Peter is not an illogical man and I wait for the further explanation that will make sense. He opens the lid and runs his hand along the bottom. Then he lifts it up, revealing a secret compartment, maybe a foot deep—just enough for a small person, if one laid flat. “Oh!” I exclaim.
“Just in case,” he says. He means for me to hide in it, if the SS or police come again. He watches my face and I try to control my reaction to the space, suffocating and coffin-like. “We really haven’t had a suitable hiding place for you here so I thought this might do,” he explains, trying to sound matter-of-fact. But his face is grave. Seeing the police try to arrest the man at the show had shaken Peter, as well. He knows as I do that the Germans or the French police will come again. That we must be ready.

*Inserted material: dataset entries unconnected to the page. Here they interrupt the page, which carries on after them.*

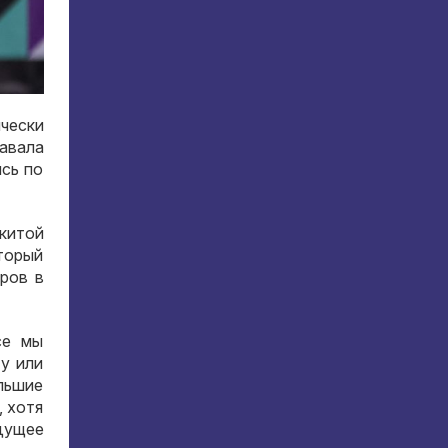
чески
авала
сь по
китой
торый
ров в
се мы
ту или
ольшие
, хотя
дущее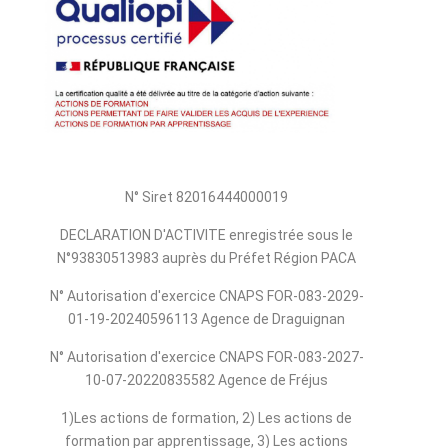
N° Siret 82016444000019
DECLARATION D'ACTIVITE enregistrée sous le
N°93830513983 auprès du Préfet Région PACA
N° Autorisation d'exercice CNAPS FOR-083-2029-
01-19-20240596113 Agence de Draguignan
N° Autorisation d'exercice CNAPS FOR-083-2027-
10-07-20220835582 Agence de Fréjus
1)Les actions de formation, 2) Les actions de
formation par apprentissage, 3) Les actions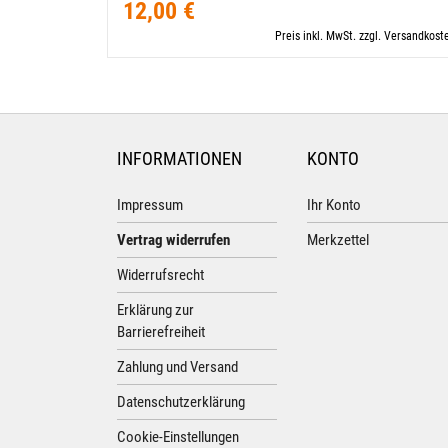
12,00 €
Preis inkl. MwSt. zzgl. Versandkost
INFORMATIONEN
KONTO
Impressum
Ihr Konto
Vertrag widerrufen
Merkzettel
Widerrufsrecht
Erklärung zur
Barrierefreiheit
Zahlung und Versand
Datenschutzerklärung
Cookie-Einstellungen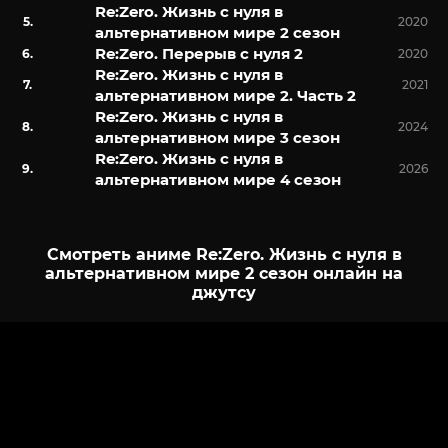
Re:Zero. Жизнь с нуля в
2020
альтернативном мире 2 сезон
Re:Zero. Перерыв с нуля 2
2020
Re:Zero. Жизнь с нуля в
2021
альтернативном мире 2. Часть 2
Re:Zero. Жизнь с нуля в
2024
альтернативном мире 3 сезон
Re:Zero. Жизнь с нуля в
2026
альтернативном мире 4 сезон
Смотреть аниме Re:Zero. Жизнь с нуля в
альтернативном мире 2 сезон онлайн на
джутсу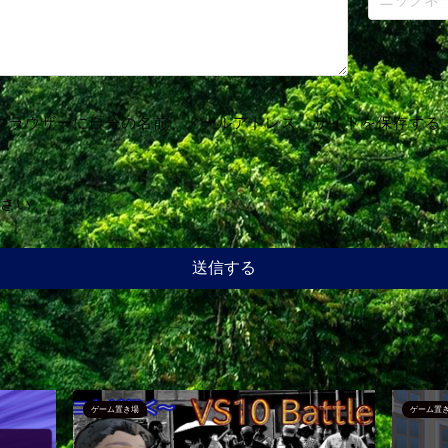
ブラウザーに自分の名前、メールアドレス、サイトを保存する
さい。
ゲーム置き場
ゲーム置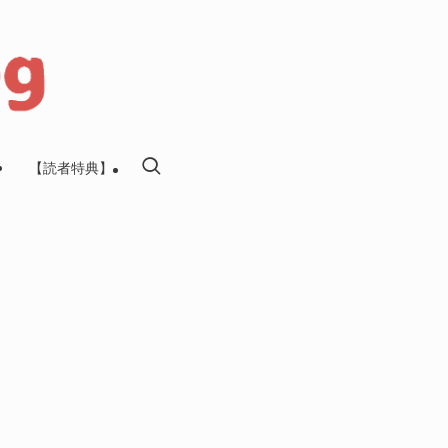
【読者特典】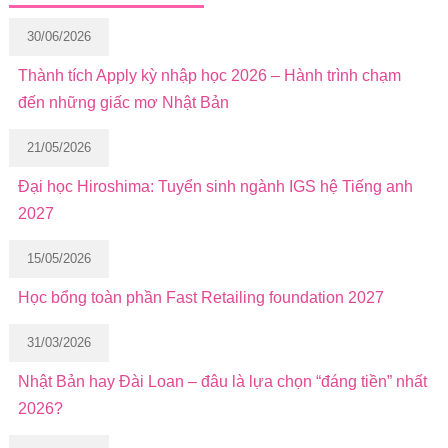
30/06/2026
Thành tích Apply kỳ nhập học 2026 – Hành trình chạm
đến những giấc mơ Nhật Bản
21/05/2026
Đại học Hiroshima: Tuyển sinh ngành IGS hệ Tiếng anh
2027
15/05/2026
Học bổng toàn phần Fast Retailing foundation 2027
31/03/2026
Nhật Bản hay Đài Loan – đâu là lựa chọn “đáng tiền” nhất
2026?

He is trying to protect me. But there is something in his eyes, more than concern or even just affection. I had seen that look once before when Erich and I were first married. I turn away, shaken. I recall then what Noa had said about Peter’s feelings for me. I had been so quick to deny it, not wanting to see or believe. When I peer back at his hopeful eyes, though, I know that she was right. How had I not seen it before? Until now it had been easy to just mark this as a relationship of convenience. Then Noa held a mirror up to my face and I can ignore it no longer. I think back over the months, Peter constantly by my side, trying to protect me. His feelings were not sudden or new. They had been there all the time. How had Noa, so young and naive, seen everything while I had missed it?